CALM (Catastrophically Abridged Language Models) module. Provides tokenization, template-driven sequence building, model loading and creation, training, and dataset operations for CALM language models.
| Module | Description |
|---|---|
| calm.pipeline | CALM pipeline utilities. |
| calm.registry | CALM model registry. |
| calm.template | CALM template DSL parser and sequence builder. |
| Name | Signature |
|---|---|
tokenize | tokenize(text) -> tokens, err |
detokenize | detokenize(tokens) -> text, err |
token_text | token_text(id) -> text |
token_info | token_info(id) -> info |
vocab_size | vocab_size() -> sizes |
format_git | format_git(git) -> formatted |
build_sequence | build_sequence(model_or_spec, opts) -> tokens, err |
parse_field_input | parse_field_input(field_names, text) -> fields |
build_raw_sequence | build_raw_sequence(text) -> tokens, err |
build_template_sequence | build_template_sequence(text) -> tokens, err |
load_model | load_model(path) -> model, err |
new_model | new_model(opts) -> model, err |
trainer | trainer(model, opts) -> trainer, err |
load_dataset | load_dataset(path) -> dataset, err |
pack_floats | pack_floats(values) -> data |
unpack_floats | unpack_floats(data) -> values |
tokenize(
text) ->tokens,err
Tokenize text using normal mode (all tiers)
detokenize(
tokens) ->text,err
Detokenize a table of token IDs back to text
token_text(
id) ->text
Get surface text of a token by ID
token_info(
id) ->info
Get full token info by ID
vocab_size() ->
sizes
Get vocabulary size breakdown
format_git(
git) ->formatted
Format a structured git status table into a compact string
Converts a git status table {branch, ahead, behind, dirty, untracked}
into a compact string like "main+3*?". Passes strings through unchanged.

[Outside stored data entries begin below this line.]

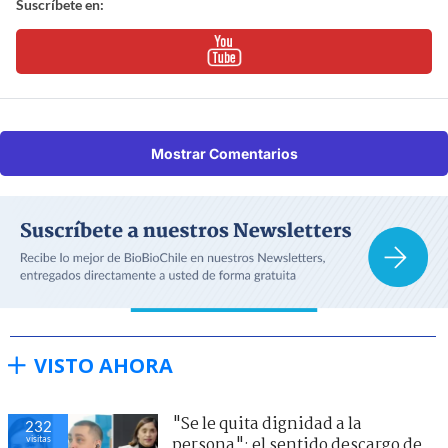
Suscríbete en:
Mostrar Comentarios
VISTO AHORA
"Se le quita dignidad a la
232
visitas
persona": el sentido descargo de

Returns nil if the input is neither a table nor a string.
build_sequence(
model_or_spec,opts) ->tokens,err
Build a token sequence using a model's template (or explicit template spec)
Builds a token sequence from a template and context opts.
First argument can be:
A model userdata (reads template from model:info().template)
A template spec string (parsed directly)
nil (falls back to BOS + raw input)
The opts table contains field values referenced by the template. For the shell domain, the git field is preprocessed: if it's a table with {branch, ahead, behind, dirty, untracked}, it's formatted to a string.
If opts.eos is true, EOS is appended (for training).
parse_field_input(
field_names,text) ->fields
Parse inline field:value patterns from text using known field names
Scans text for patterns like field_name:value where field_name is one
of the known names. Each field's value runs until the next field anchor
or end of string. One trailing space is stripped from each value.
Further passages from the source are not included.